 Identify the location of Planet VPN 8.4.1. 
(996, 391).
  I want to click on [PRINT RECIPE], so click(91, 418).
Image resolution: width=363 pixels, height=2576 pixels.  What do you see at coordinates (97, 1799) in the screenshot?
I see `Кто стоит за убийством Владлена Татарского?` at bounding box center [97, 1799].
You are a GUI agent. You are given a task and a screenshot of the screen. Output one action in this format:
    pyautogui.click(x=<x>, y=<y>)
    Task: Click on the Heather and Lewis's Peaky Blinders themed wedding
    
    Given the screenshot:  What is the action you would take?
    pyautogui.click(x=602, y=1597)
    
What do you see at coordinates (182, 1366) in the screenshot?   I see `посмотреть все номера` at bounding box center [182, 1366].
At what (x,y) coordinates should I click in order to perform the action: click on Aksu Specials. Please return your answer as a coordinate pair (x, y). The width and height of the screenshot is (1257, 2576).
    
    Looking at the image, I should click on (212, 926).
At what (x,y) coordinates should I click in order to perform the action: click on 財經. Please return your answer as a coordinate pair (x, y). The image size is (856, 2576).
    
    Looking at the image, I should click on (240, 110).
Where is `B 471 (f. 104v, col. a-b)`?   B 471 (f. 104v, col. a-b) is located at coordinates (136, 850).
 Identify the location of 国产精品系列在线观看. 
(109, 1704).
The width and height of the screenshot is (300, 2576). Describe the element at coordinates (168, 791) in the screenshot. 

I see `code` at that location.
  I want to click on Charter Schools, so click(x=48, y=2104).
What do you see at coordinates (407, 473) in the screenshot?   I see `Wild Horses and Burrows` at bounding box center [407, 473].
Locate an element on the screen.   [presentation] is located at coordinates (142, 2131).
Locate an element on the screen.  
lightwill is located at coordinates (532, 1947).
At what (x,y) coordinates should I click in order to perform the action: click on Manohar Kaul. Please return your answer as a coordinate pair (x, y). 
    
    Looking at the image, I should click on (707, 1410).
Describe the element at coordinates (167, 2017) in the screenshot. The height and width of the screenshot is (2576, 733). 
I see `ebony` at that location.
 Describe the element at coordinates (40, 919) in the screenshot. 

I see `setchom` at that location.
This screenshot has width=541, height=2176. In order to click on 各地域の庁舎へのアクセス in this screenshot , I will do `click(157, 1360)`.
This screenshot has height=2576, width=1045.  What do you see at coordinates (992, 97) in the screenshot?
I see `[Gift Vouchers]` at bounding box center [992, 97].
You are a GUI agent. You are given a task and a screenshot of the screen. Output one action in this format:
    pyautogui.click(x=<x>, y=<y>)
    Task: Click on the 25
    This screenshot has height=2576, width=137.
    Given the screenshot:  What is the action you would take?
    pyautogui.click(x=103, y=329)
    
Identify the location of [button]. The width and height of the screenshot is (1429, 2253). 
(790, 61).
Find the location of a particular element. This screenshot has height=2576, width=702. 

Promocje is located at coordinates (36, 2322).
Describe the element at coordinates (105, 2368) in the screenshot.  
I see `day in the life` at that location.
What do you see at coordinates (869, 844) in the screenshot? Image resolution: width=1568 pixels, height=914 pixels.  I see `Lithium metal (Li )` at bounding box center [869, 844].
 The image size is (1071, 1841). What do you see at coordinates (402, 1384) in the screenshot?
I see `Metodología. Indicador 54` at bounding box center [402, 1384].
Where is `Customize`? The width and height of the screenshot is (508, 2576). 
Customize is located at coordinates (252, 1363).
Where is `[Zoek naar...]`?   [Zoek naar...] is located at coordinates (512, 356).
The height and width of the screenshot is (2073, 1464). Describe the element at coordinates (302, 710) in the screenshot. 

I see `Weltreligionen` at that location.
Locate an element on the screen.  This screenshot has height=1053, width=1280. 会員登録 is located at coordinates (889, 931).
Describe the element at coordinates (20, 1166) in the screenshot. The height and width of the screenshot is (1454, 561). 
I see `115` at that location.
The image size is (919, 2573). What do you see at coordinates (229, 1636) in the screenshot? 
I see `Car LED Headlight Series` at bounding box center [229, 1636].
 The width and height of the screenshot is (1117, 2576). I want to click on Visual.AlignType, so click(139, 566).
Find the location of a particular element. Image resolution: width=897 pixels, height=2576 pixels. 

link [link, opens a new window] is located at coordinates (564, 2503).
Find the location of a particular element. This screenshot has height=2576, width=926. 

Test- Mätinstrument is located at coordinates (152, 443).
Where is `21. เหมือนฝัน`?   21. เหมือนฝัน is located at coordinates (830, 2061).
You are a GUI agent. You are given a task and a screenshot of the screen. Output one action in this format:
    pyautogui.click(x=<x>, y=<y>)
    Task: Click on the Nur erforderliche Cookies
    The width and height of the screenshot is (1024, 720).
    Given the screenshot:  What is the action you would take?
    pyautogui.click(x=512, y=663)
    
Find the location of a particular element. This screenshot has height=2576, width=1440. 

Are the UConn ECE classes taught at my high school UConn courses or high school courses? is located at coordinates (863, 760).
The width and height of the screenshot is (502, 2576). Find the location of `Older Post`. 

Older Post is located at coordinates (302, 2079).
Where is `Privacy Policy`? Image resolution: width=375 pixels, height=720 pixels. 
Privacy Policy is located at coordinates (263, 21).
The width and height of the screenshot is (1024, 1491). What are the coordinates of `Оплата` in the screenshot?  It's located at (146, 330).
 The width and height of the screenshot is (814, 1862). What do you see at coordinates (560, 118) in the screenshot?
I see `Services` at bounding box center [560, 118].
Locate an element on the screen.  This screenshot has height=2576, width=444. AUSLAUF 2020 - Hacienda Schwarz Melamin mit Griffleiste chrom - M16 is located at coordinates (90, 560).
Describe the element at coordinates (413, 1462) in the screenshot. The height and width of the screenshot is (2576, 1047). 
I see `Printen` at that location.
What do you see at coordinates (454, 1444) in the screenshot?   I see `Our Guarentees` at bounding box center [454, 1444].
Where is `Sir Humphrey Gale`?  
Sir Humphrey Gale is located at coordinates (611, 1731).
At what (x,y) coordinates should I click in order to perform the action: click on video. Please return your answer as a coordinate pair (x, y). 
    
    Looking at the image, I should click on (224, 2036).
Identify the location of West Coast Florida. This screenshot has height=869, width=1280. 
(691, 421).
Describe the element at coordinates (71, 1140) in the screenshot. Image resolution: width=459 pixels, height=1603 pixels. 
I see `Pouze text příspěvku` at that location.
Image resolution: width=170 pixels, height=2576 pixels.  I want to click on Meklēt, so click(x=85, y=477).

━━━━

§ WHAT TO WORK ON: Each entry is to be given again, exactly as it stands.

§ EXERCISE ANSWER:
 Identify the location of Planet VPN 8.4.1. 
(996, 391).
  I want to click on [PRINT RECIPE], so click(91, 418).
Image resolution: width=363 pixels, height=2576 pixels.  What do you see at coordinates (97, 1799) in the screenshot?
I see `Кто стоит за убийством Владлена Татарского?` at bounding box center [97, 1799].
You are a GUI agent. You are given a task and a screenshot of the screen. Output one action in this format:
    pyautogui.click(x=<x>, y=<y>)
    Task: Click on the Heather and Lewis's Peaky Blinders themed wedding
    
    Given the screenshot:  What is the action you would take?
    pyautogui.click(x=602, y=1597)
    
What do you see at coordinates (182, 1366) in the screenshot?   I see `посмотреть все номера` at bounding box center [182, 1366].
At what (x,y) coordinates should I click in order to perform the action: click on Aksu Specials. Please return your answer as a coordinate pair (x, y). The width and height of the screenshot is (1257, 2576).
    
    Looking at the image, I should click on (212, 926).
At what (x,y) coordinates should I click in order to perform the action: click on 財經. Please return your answer as a coordinate pair (x, y). The image size is (856, 2576).
    
    Looking at the image, I should click on (240, 110).
Where is `B 471 (f. 104v, col. a-b)`?   B 471 (f. 104v, col. a-b) is located at coordinates (136, 850).
 Identify the location of 国产精品系列在线观看. 
(109, 1704).
The width and height of the screenshot is (300, 2576). Describe the element at coordinates (168, 791) in the screenshot. 

I see `code` at that location.
  I want to click on Charter Schools, so click(x=48, y=2104).
What do you see at coordinates (407, 473) in the screenshot?   I see `Wild Horses and Burrows` at bounding box center [407, 473].
Locate an element on the screen.   [presentation] is located at coordinates (142, 2131).
Locate an element on the screen.  
lightwill is located at coordinates (532, 1947).
At what (x,y) coordinates should I click in order to perform the action: click on Manohar Kaul. Please return your answer as a coordinate pair (x, y). 
    
    Looking at the image, I should click on (707, 1410).
Describe the element at coordinates (167, 2017) in the screenshot. The height and width of the screenshot is (2576, 733). 
I see `ebony` at that location.
 Describe the element at coordinates (40, 919) in the screenshot. 

I see `setchom` at that location.
This screenshot has width=541, height=2176. In order to click on 各地域の庁舎へのアクセス in this screenshot , I will do `click(157, 1360)`.
This screenshot has height=2576, width=1045.  What do you see at coordinates (992, 97) in the screenshot?
I see `[Gift Vouchers]` at bounding box center [992, 97].
You are a GUI agent. You are given a task and a screenshot of the screen. Output one action in this format:
    pyautogui.click(x=<x>, y=<y>)
    Task: Click on the 25
    This screenshot has height=2576, width=137.
    Given the screenshot:  What is the action you would take?
    pyautogui.click(x=103, y=329)
    
Identify the location of [button]. The width and height of the screenshot is (1429, 2253). 
(790, 61).
Find the location of a particular element. This screenshot has height=2576, width=702. 

Promocje is located at coordinates (36, 2322).
Describe the element at coordinates (105, 2368) in the screenshot.  
I see `day in the life` at that location.
What do you see at coordinates (869, 844) in the screenshot? Image resolution: width=1568 pixels, height=914 pixels.  I see `Lithium metal (Li )` at bounding box center [869, 844].
 The image size is (1071, 1841). What do you see at coordinates (402, 1384) in the screenshot?
I see `Metodología. Indicador 54` at bounding box center [402, 1384].
Where is `Customize`? The width and height of the screenshot is (508, 2576). 
Customize is located at coordinates (252, 1363).
Where is `[Zoek naar...]`?   [Zoek naar...] is located at coordinates (512, 356).
The height and width of the screenshot is (2073, 1464). Describe the element at coordinates (302, 710) in the screenshot. 

I see `Weltreligionen` at that location.
Locate an element on the screen.  This screenshot has height=1053, width=1280. 会員登録 is located at coordinates (889, 931).
Describe the element at coordinates (20, 1166) in the screenshot. The height and width of the screenshot is (1454, 561). 
I see `115` at that location.
The image size is (919, 2573). What do you see at coordinates (229, 1636) in the screenshot? 
I see `Car LED Headlight Series` at bounding box center [229, 1636].
 The width and height of the screenshot is (1117, 2576). I want to click on Visual.AlignType, so click(139, 566).
Find the location of a particular element. Image resolution: width=897 pixels, height=2576 pixels. 

link [link, opens a new window] is located at coordinates (564, 2503).
Find the location of a particular element. This screenshot has height=2576, width=926. 

Test- Mätinstrument is located at coordinates (152, 443).
Where is `21. เหมือนฝัน`?   21. เหมือนฝัน is located at coordinates (830, 2061).
You are a GUI agent. You are given a task and a screenshot of the screen. Output one action in this format:
    pyautogui.click(x=<x>, y=<y>)
    Task: Click on the Nur erforderliche Cookies
    The width and height of the screenshot is (1024, 720).
    Given the screenshot:  What is the action you would take?
    pyautogui.click(x=512, y=663)
    
Find the location of a particular element. This screenshot has height=2576, width=1440. 

Are the UConn ECE classes taught at my high school UConn courses or high school courses? is located at coordinates (863, 760).
The width and height of the screenshot is (502, 2576). Find the location of `Older Post`. 

Older Post is located at coordinates (302, 2079).
Where is `Privacy Policy`? Image resolution: width=375 pixels, height=720 pixels. 
Privacy Policy is located at coordinates (263, 21).
The width and height of the screenshot is (1024, 1491). What are the coordinates of `Оплата` in the screenshot?  It's located at (146, 330).
 The width and height of the screenshot is (814, 1862). What do you see at coordinates (560, 118) in the screenshot?
I see `Services` at bounding box center [560, 118].
Locate an element on the screen.  This screenshot has height=2576, width=444. AUSLAUF 2020 - Hacienda Schwarz Melamin mit Griffleiste chrom - M16 is located at coordinates (90, 560).
Describe the element at coordinates (413, 1462) in the screenshot. The height and width of the screenshot is (2576, 1047). 
I see `Printen` at that location.
What do you see at coordinates (454, 1444) in the screenshot?   I see `Our Guarentees` at bounding box center [454, 1444].
Where is `Sir Humphrey Gale`?  
Sir Humphrey Gale is located at coordinates (611, 1731).
At what (x,y) coordinates should I click in order to perform the action: click on video. Please return your answer as a coordinate pair (x, y). 
    
    Looking at the image, I should click on (224, 2036).
Identify the location of West Coast Florida. This screenshot has height=869, width=1280. 
(691, 421).
Describe the element at coordinates (71, 1140) in the screenshot. Image resolution: width=459 pixels, height=1603 pixels. 
I see `Pouze text příspěvku` at that location.
Image resolution: width=170 pixels, height=2576 pixels.  I want to click on Meklēt, so click(x=85, y=477).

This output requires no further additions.